The shift in the orientation of the electron spins of these molecules in the bird's eye is enough to turn them into isomers (molecules with the same chemical formula but different spatial structure). 

The varied characteristics of the isomers are very sensitive to the strength and direction of the magnetic field, generating various chemical processes in the bird's retina that eventually lead to perception—the bird's eye therefore becomes a perfect measuring device for magnetic fields. 

Many species of birds have evolved a form of quantum pair of glasses for magnetic fields. 

They may therefore make their way to their winter lodgings via quantum phenomena. Local gravity fields may be detected extremely precisely utilizing quantum mechanically entangled states, in addition to temporal and magnetic fields, which has sparked major economic interest. 

Today, detailed measurements of the intensity of local gravitational fields are used to find metal and oil resources in the earth. 

Large subterranean gas or water fields can also be detected by local density differences, which result in a slightly greater or weaker gravitational force—but this is a little impact that can only be detected with ultra-sensitive gravity sensors. 

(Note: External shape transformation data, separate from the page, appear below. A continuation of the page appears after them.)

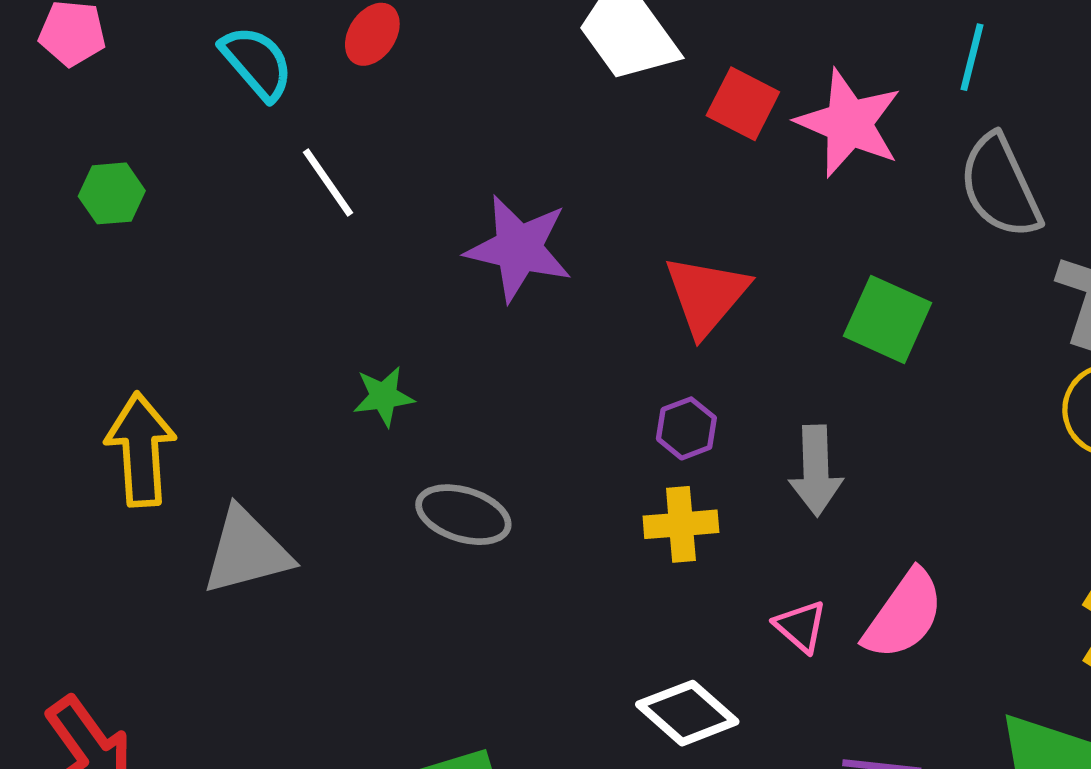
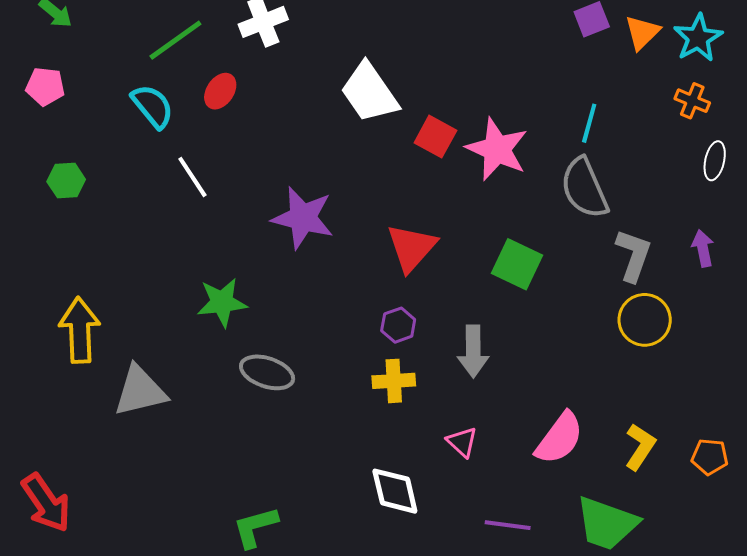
cyan line: (972, 57) -> (589, 123), moved
green star: (384, 396) -> (222, 302), size x1.4
pink semicircle: (904, 615) -> (559, 438), moved
white diamond: (687, 713) -> (395, 491), turned 34

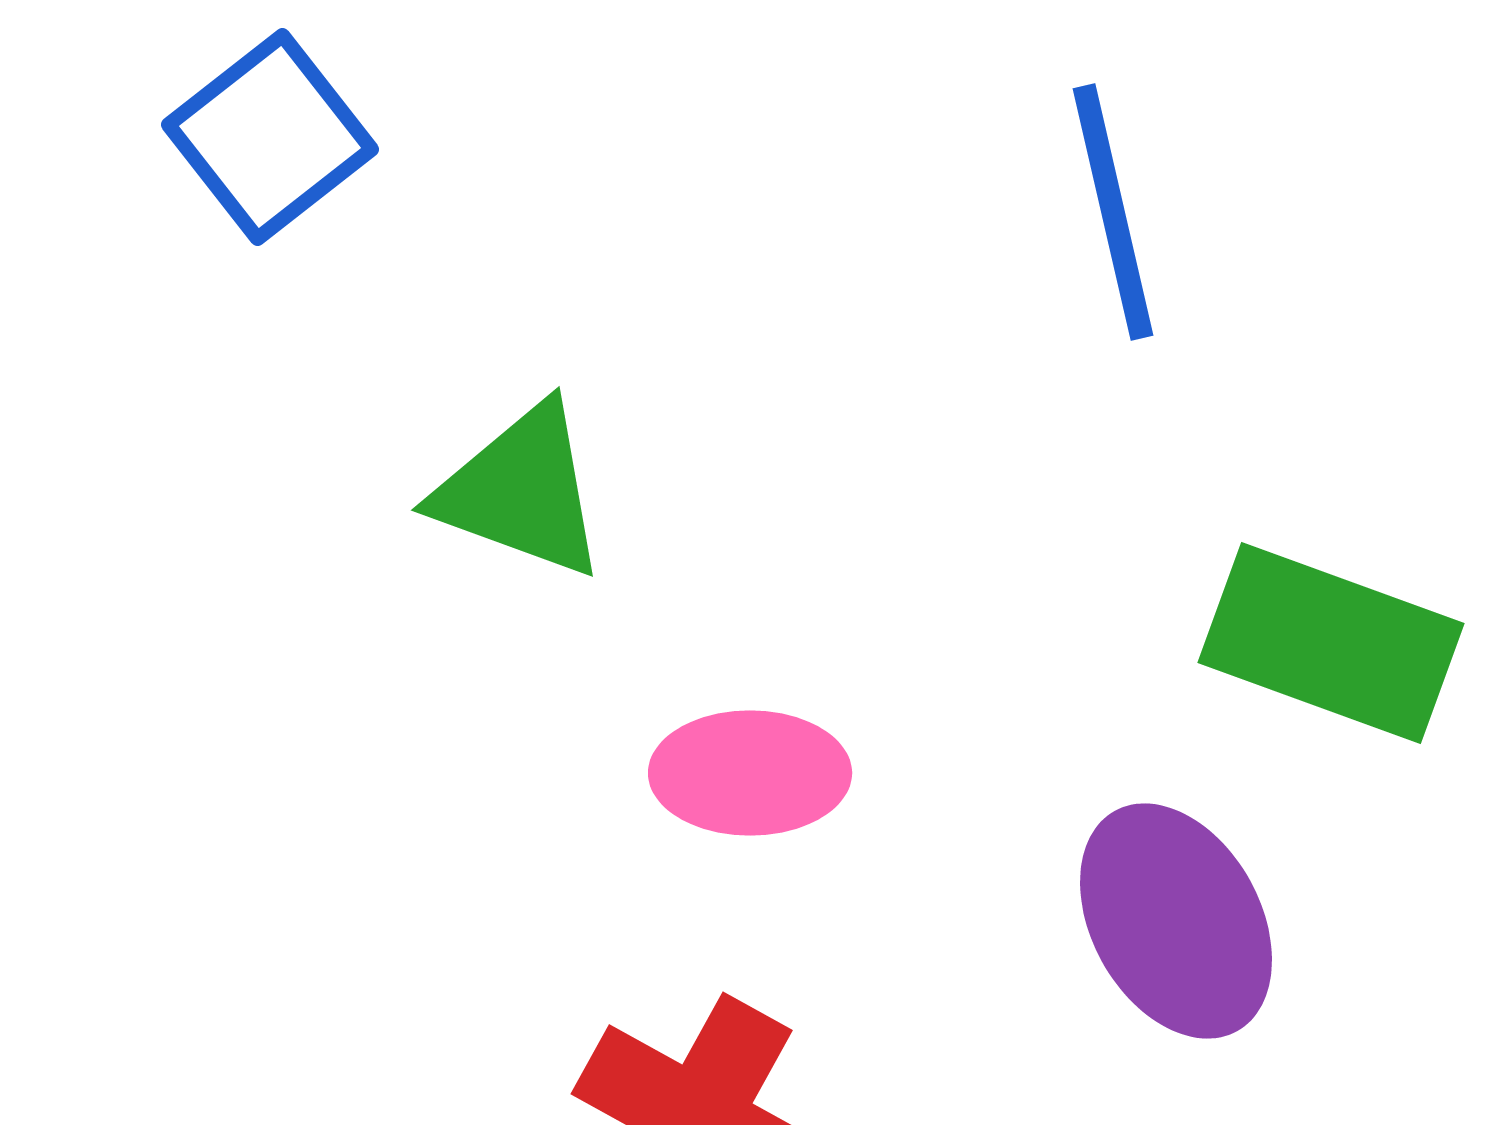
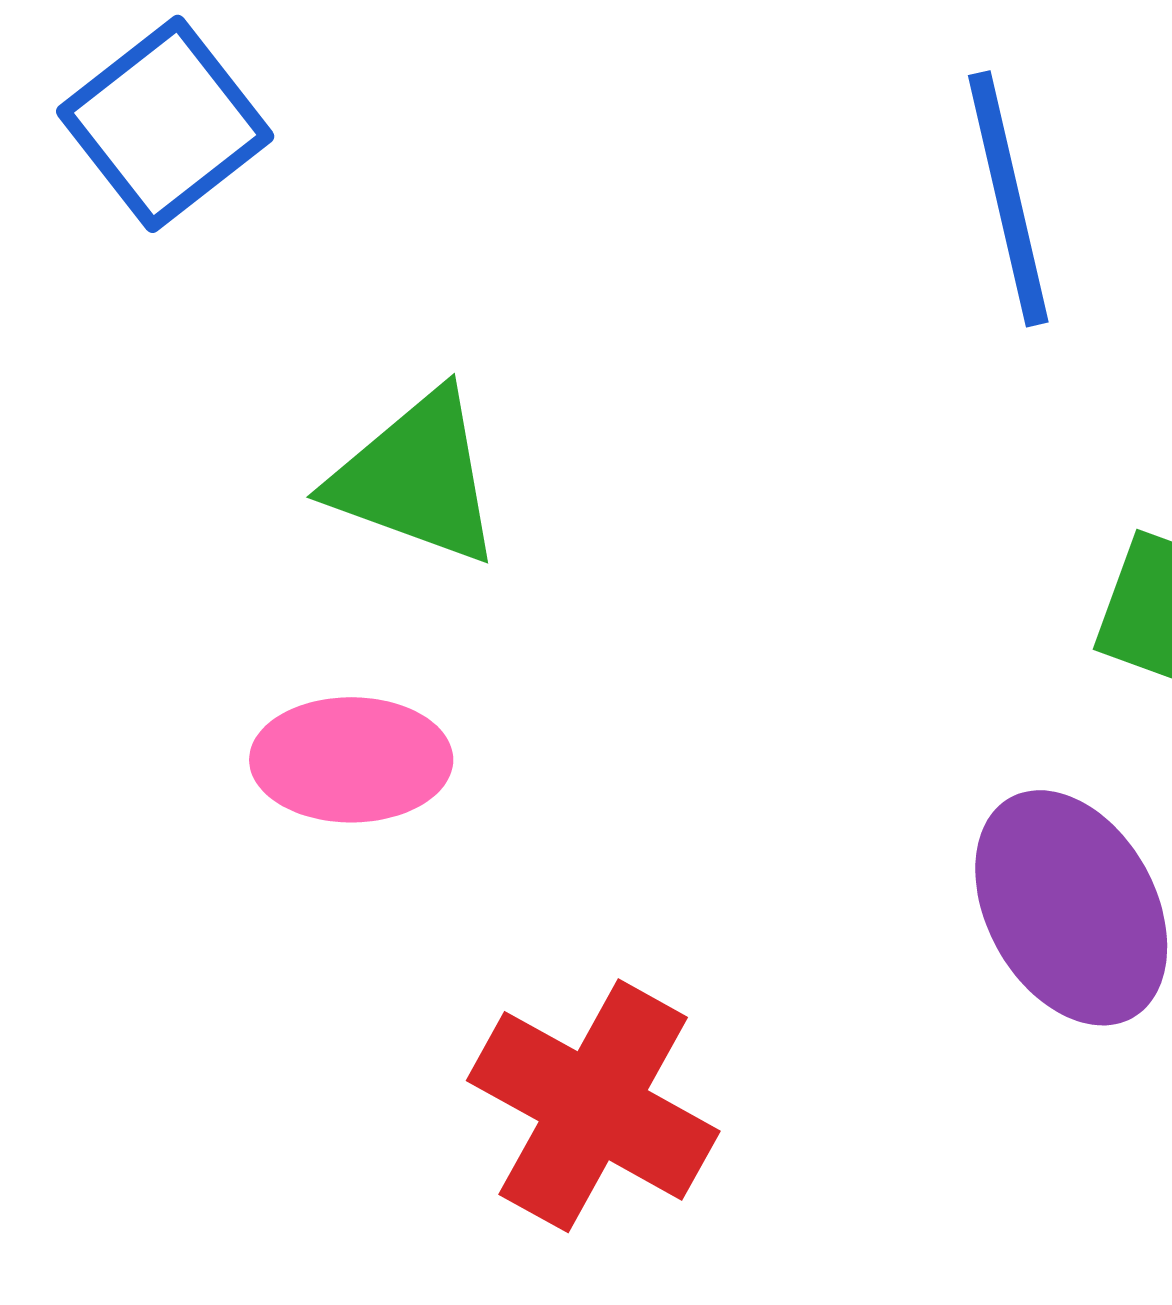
pink ellipse: (750, 773) -> (351, 760), moved

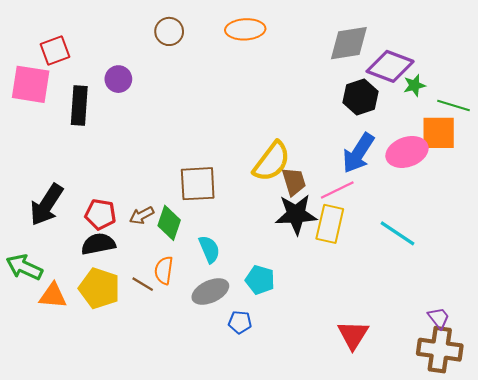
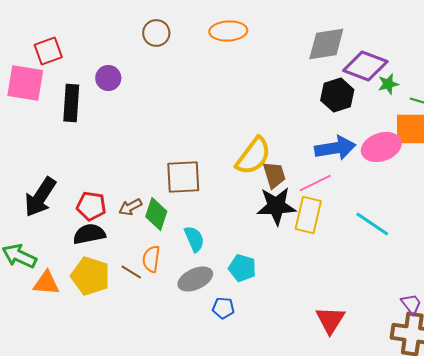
blue arrow: (358, 153) -> (335, 148), turned -132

Such measurements might be made much more precise by utilizing the phenomena of quantum mechanical entanglement. Even a single individual might be tracked down using an entanglement-based ultra-sensitive gravity sensor based on the gravitational field formed by their body mass. 

Gas pipelines in the earth, water pipe breaks, sinkholes beneath roadways, and anomalies under a proposed house plot might all be found. 

Furthermore, if archaeologists were able to use gravity sensors to simply "lit up" ancient and prehistoric sites, their work would be substantially simplified. Entanglement-based measuring devices might also detect the small magnetic currents linked to brain function or cell-to-cell communication in our bodies. 

They would allow for real-time monitoring of individual neurons and their behavior. This would allow us to assess the processes in our brain (and body) considerably more precisely than we can now with EEG recordings. 

Quantum magnetic field sensors are already in use for magnetoencephalography (MEG), which uses Superconducting Quantum Interference Devices (SQUIDs) to assess the magnetic activity of the brain (superconducting quantum interference units). Perhaps, in the future, we may be able to capture our thoughts from the outside and feed them straight into a computer. 

Future quantum technologies may, in fact, provide the ideal brain–computer interaction. Much of what has previously been unseen will become visible thanks to measurement instruments based on quantum entanglement.